A report by the organisation, due to be published later this year, suggests that the island of Ireland is second only to the Netherlands for the proportion of Internet users who visit sites containing paedophilia or child pornography.
Focus on Children recently met representatives of the Garda Siochana, the RUC and Europol to pass on information compiled from a year-long research project conducted for the charity by a group of five post-graduate students at a Dublin university who devised software which identifies online paedophiles.
In March, members of the FBI plan to travel to Dublin to receive a briefing from the charity on the research project.
According to Mr Lawless, the research represents the "most thorough" examination ever undertaken on the use of the Internet by paedophiles. Funding for the project was received from the European Commission and from a number of businesses throughout Ireland.

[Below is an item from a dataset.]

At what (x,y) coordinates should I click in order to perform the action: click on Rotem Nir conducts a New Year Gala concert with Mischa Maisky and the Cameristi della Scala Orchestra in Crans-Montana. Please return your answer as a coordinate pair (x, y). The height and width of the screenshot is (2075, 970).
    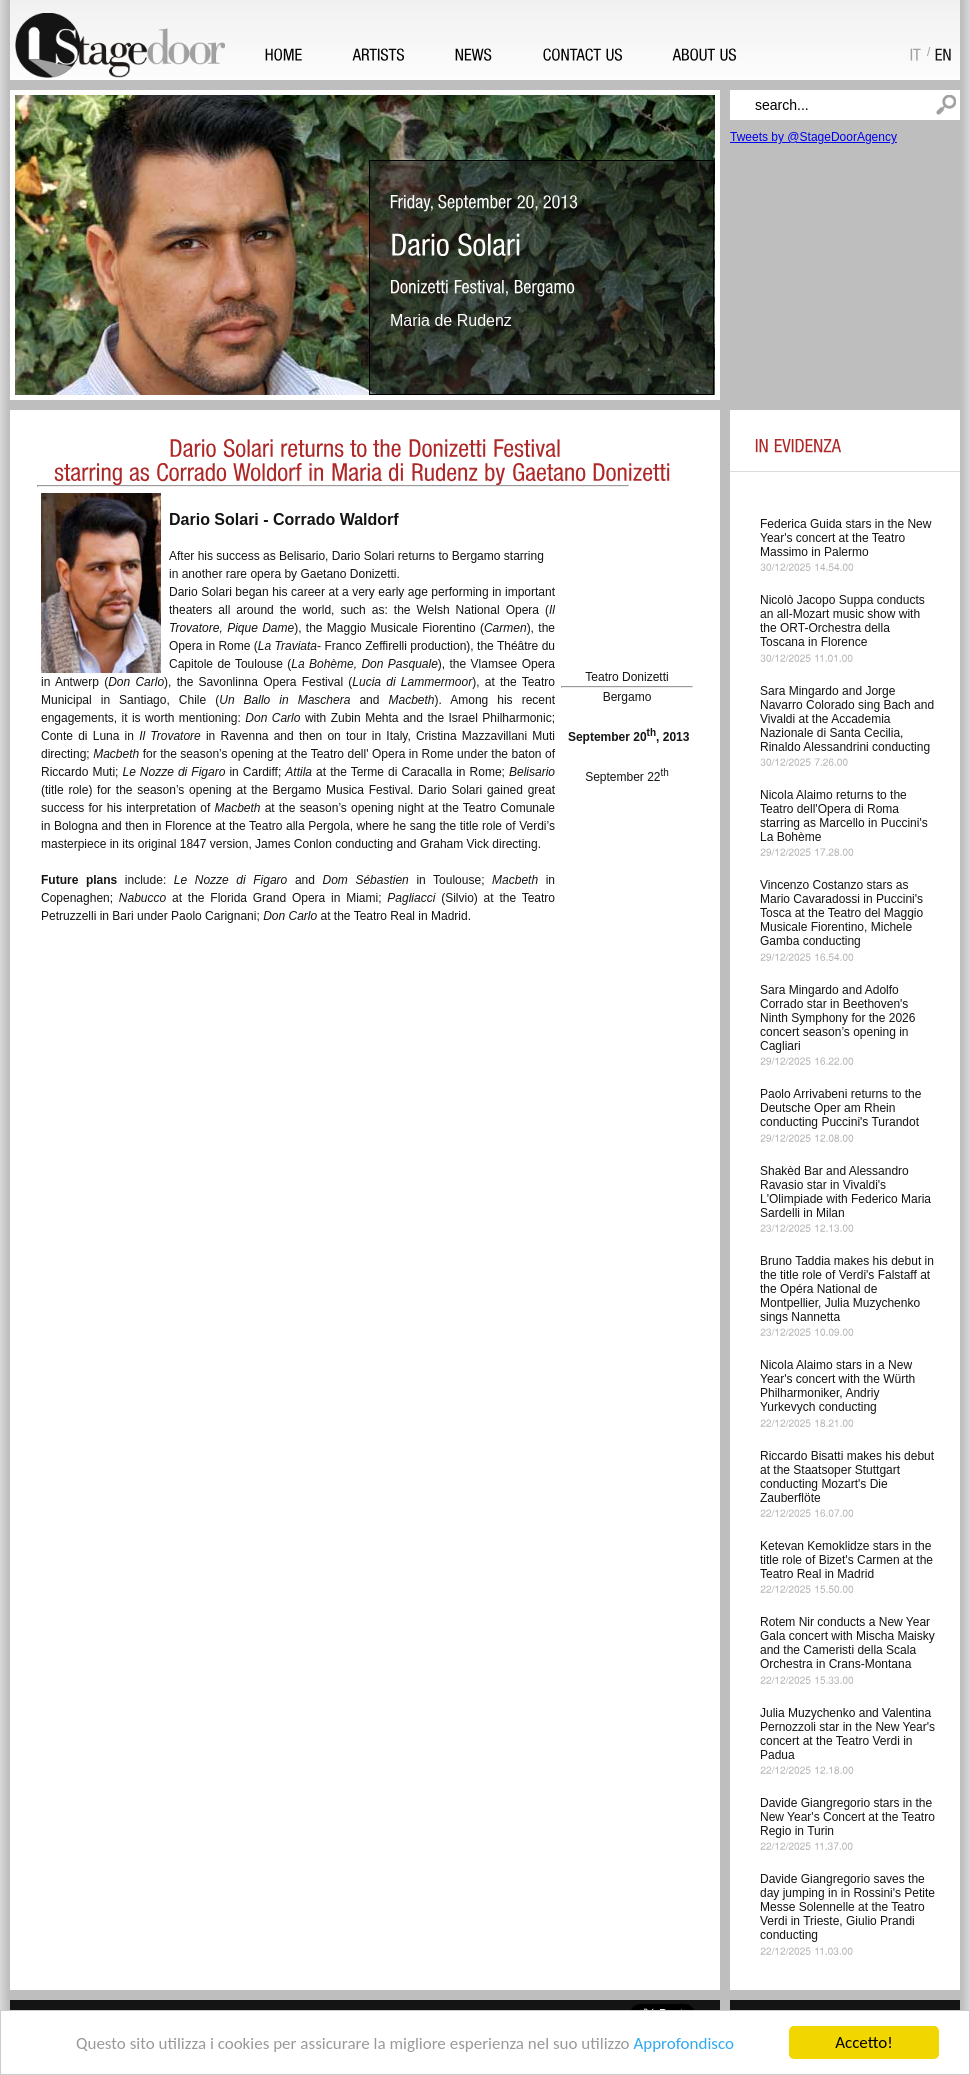     Looking at the image, I should click on (847, 1643).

The Minister for Justice, Mr O'Donoghue, is said to be considering the setting up of a special operational unit to police paedophile activity on the Internet. The gardai and the RUC may become jointly involved in the policing of cyberspace. However, a spokesman at the Department of Justice said yesterday that plans were at a preliminary stage and it was unclear what form any co-operation would take.
Mr Lawless is keen to encourage co-operation between the two police forces. "Ireland at the minute is a soft touch for paedophiles. There has not been any co-operation between the two jurisdictions. We think children's rights should be one of the first areas of cross-Border co-operation."
According to the charity, one site designed by an Irish paedophile to entice children into providing personal information is a web page about the film Titanic. The team was lead to investigate an Irish connection, which proved correct. The web page encouraged children to send their details to the star of the film, Leonardo Di Caprio.
The investigation by Focus on Children suggests that between 15,000 and 20,000 paedophiles use the Internet worldwide, but Mr Lawless warned that this was only a fraction of the true number. There are believed to be several hundred paedophiles regularly using the Internet to access child pornography in Ireland, both north and south of the Border.
Investigations by gardai led to the arrest and later charging of a foreign national before Christmas in Dublin city. The man, who is still in custody, was arrested under the 1998 Child Trafficking and Pornography Act, which gives the gardai wide-ranging powers to tackle the problem of Internet paedophilia.
The man was arrested when another man he was staying with became suspicious of his behaviour. A Garda source admitted to being "amazed" at material downloaded from the Internet by the paedophile and subsequently confiscated.
Paedophiles trade pictures of children online. They can also access pornographic literature and stories composed by paedophiles.